__Data entries__
=== Section Start ===
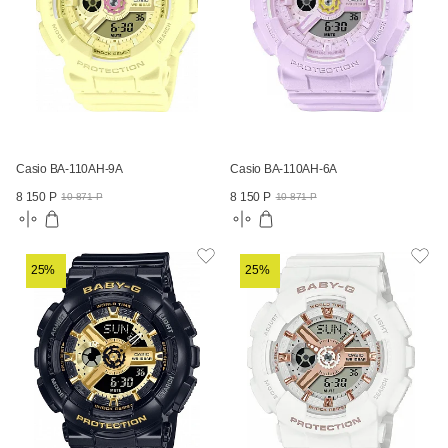
Casio BA-110AH-9A
Casio BA-110AH-6A
8 150 Р
8 150 Р
10 871 Р
10 871 Р
25%
25%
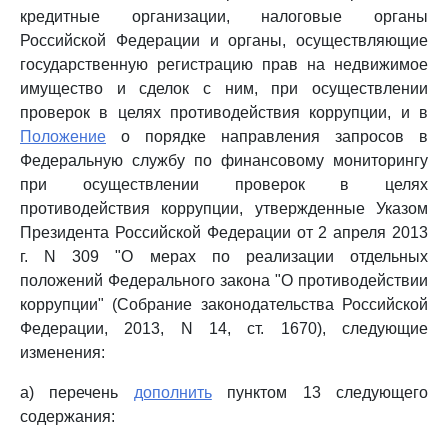
кредитные организации, налоговые органы
Российской Федерации и органы, осуществляющие
государственную регистрацию прав на недвижимое
имущество и сделок с ним, при осуществлении
проверок в целях противодействия коррупции, и в
Положение
о порядке направления запросов в
Федеральную службу по финансовому мониторингу
при осуществлении проверок в целях
противодействия коррупции, утвержденные Указом
Президента Российской Федерации от 2 апреля 2013
г. N 309 "О мерах по реализации отдельных
положений Федерального закона "О противодействии
коррупции" (Собрание законодательства Российской
Федерации, 2013, N 14, ст. 1670), следующие
изменения:
а) перечень
дополнить
пунктом 13 следующего
содержания:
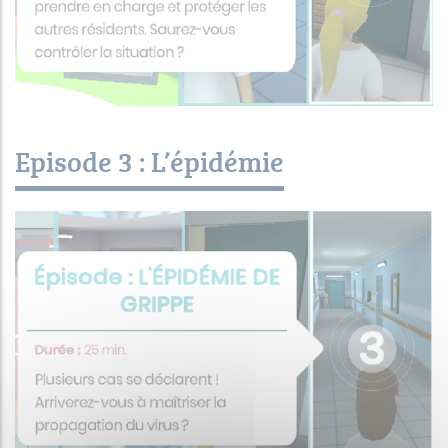
Episode 3 : L’épidémie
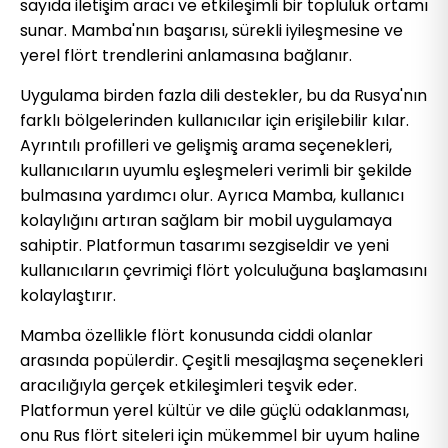
sayıda iletişim aracı ve etkileşimli bir topluluk ortamı
sunar. Mamba'nın başarısı, sürekli iyileşmesine ve
yerel flört trendlerini anlamasına bağlanır.
Uygulama birden fazla dili destekler, bu da Rusya'nın
farklı bölgelerinden kullanıcılar için erişilebilir kılar.
Ayrıntılı profilleri ve gelişmiş arama seçenekleri,
kullanıcıların uyumlu eşleşmeleri verimli bir şekilde
bulmasına yardımcı olur. Ayrıca Mamba, kullanıcı
kolaylığını artıran sağlam bir mobil uygulamaya
sahiptir. Platformun tasarımı sezgiseldir ve yeni
kullanıcıların çevrimiçi flört yolculuğuna başlamasını
kolaylaştırır.
Mamba özellikle flört konusunda ciddi olanlar
arasında popülerdir. Çeşitli mesajlaşma seçenekleri
aracılığıyla gerçek etkileşimleri teşvik eder.
Platformun yerel kültür ve dile güçlü odaklanması,
onu Rus flört siteleri için mükemmel bir uyum haline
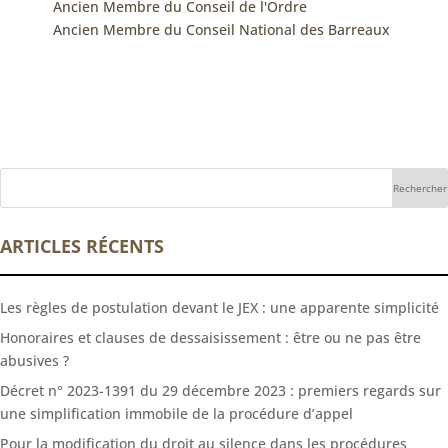
Ancien Membre du Conseil de l'Ordre
Ancien Membre du Conseil National des Barreaux
ARTICLES RÉCENTS
Les règles de postulation devant le JEX : une apparente simplicité
Honoraires et clauses de dessaisissement : être ou ne pas être
abusives ?
Décret n° 2023-1391 du 29 décembre 2023 : premiers regards sur
une simplification immobile de la procédure d’appel
Pour la modification du droit au silence dans les procédures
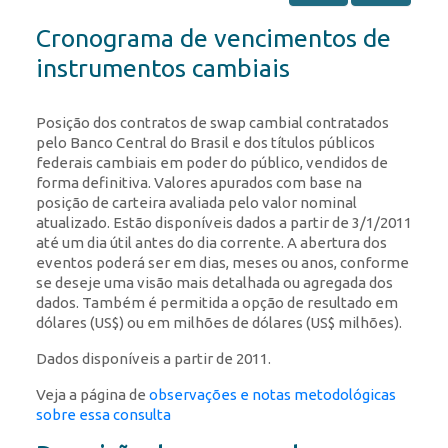
Cronograma de vencimentos de
instrumentos cambiais
Posição dos contratos de swap cambial contratados
pelo Banco Central do Brasil e dos títulos públicos
federais cambiais em poder do público, vendidos de
forma definitiva. Valores apurados com base na
posição de carteira avaliada pelo valor nominal
atualizado. Estão disponíveis dados a partir de 3/1/2011
até um dia útil antes do dia corrente. A abertura dos
eventos poderá ser em dias, meses ou anos, conforme
se deseje uma visão mais detalhada ou agregada dos
dados. Também é permitida a opção de resultado em
dólares (US$) ou em milhões de dólares (US$ milhões).
Dados disponíveis a partir de 2011.
Veja a página de
observações e notas metodológicas
sobre essa consulta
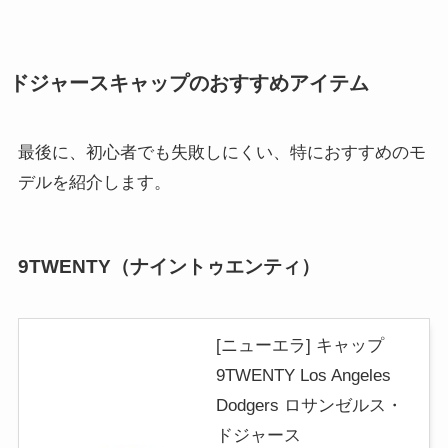
ドジャースキャップのおすすめアイテム
最後に、初心者でも失敗しにくい、特におすすめのモ
デルを紹介します。
9TWENTY（ナイントゥエンティ）
[ニューエラ] キャップ
9TWENTY Los Angeles
Dodgers ロサンゼルス・
ドジャース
=== Section End ===
__INSTRUCTIONS TO FOLLOW__
Please repeat each line above exactly as it appears, but omit the pictures.

__RESPONSE TO THIS EXERCISE__
Casio BA-110AH-9A
Casio BA-110AH-6A
8 150 Р
8 150 Р
10 871 Р
10 871 Р
25%
25%
кредитные организации, налоговые органы
Российской Федерации и органы, осуществляющие
государственную регистрацию прав на недвижимое
имущество и сделок с ним, при осуществлении
проверок в целях противодействия коррупции, и в
Положение
о порядке направления запросов в
Федеральную службу по финансовому мониторингу
при осуществлении проверок в целях
противодействия коррупции, утвержденные Указом
Президента Российской Федерации от 2 апреля 2013
г. N 309 "О мерах по реализации отдельных
положений Федерального закона "О противодействии
коррупции" (Собрание законодательства Российской
Федерации, 2013, N 14, ст. 1670), следующие
изменения:
а) перечень
дополнить
пунктом 13 следующего
содержания:
Episode 3 : L’épidémie
sayıda iletişim aracı ve etkileşimli bir topluluk ortamı
sunar. Mamba'nın başarısı, sürekli iyileşmesine ve
yerel flört trendlerini anlamasına bağlanır.
Uygulama birden fazla dili destekler, bu da Rusya'nın
farklı bölgelerinden kullanıcılar için erişilebilir kılar.
Ayrıntılı profilleri ve gelişmiş arama seçenekleri,
kullanıcıların uyumlu eşleşmeleri verimli bir şekilde
bulmasına yardımcı olur. Ayrıca Mamba, kullanıcı
kolaylığını artıran sağlam bir mobil uygulamaya
sahiptir. Platformun tasarımı sezgiseldir ve yeni
kullanıcıların çevrimiçi flört yolculuğuna başlamasını
kolaylaştırır.
Mamba özellikle flört konusunda ciddi olanlar
arasında popülerdir. Çeşitli mesajlaşma seçenekleri
aracılığıyla gerçek etkileşimleri teşvik eder.
Platformun yerel kültür ve dile güçlü odaklanması,
onu Rus flört siteleri için mükemmel bir uyum haline
Ancien Membre du Conseil de l'Ordre
Ancien Membre du Conseil National des Barreaux
ARTICLES RÉCENTS
Les règles de postulation devant le JEX : une apparente simplicité
Honoraires et clauses de dessaisissement : être ou ne pas être
abusives ?
Décret n° 2023-1391 du 29 décembre 2023 : premiers regards sur
une simplification immobile de la procédure d’appel
Pour la modification du droit au silence dans les procédures
Cronograma de vencimentos de
instrumentos cambiais
Posição dos contratos de swap cambial contratados
pelo Banco Central do Brasil e dos títulos públicos
federais cambiais em poder do público, vendidos de
forma definitiva. Valores apurados com base na
posição de carteira avaliada pelo valor nominal
atualizado. Estão disponíveis dados a partir de 3/1/2011
até um dia útil antes do dia corrente. A abertura dos
eventos poderá ser em dias, meses ou anos, conforme
se deseje uma visão mais detalhada ou agregada dos
dados. Também é permitida a opção de resultado em
dólares (US$) ou em milhões de dólares (US$ milhões).
Dados disponíveis a partir de 2011.
Veja a página de
observações e notas metodológicas
sobre essa consulta
ドジャースキャップのおすすめアイテム
最後に、初心者でも失敗しにくい、特におすすめのモ
デルを紹介します。
9TWENTY（ナイントゥエンティ）
[ニューエラ] キャップ
9TWENTY Los Angeles
Dodgers ロサンゼルス・
ドジャース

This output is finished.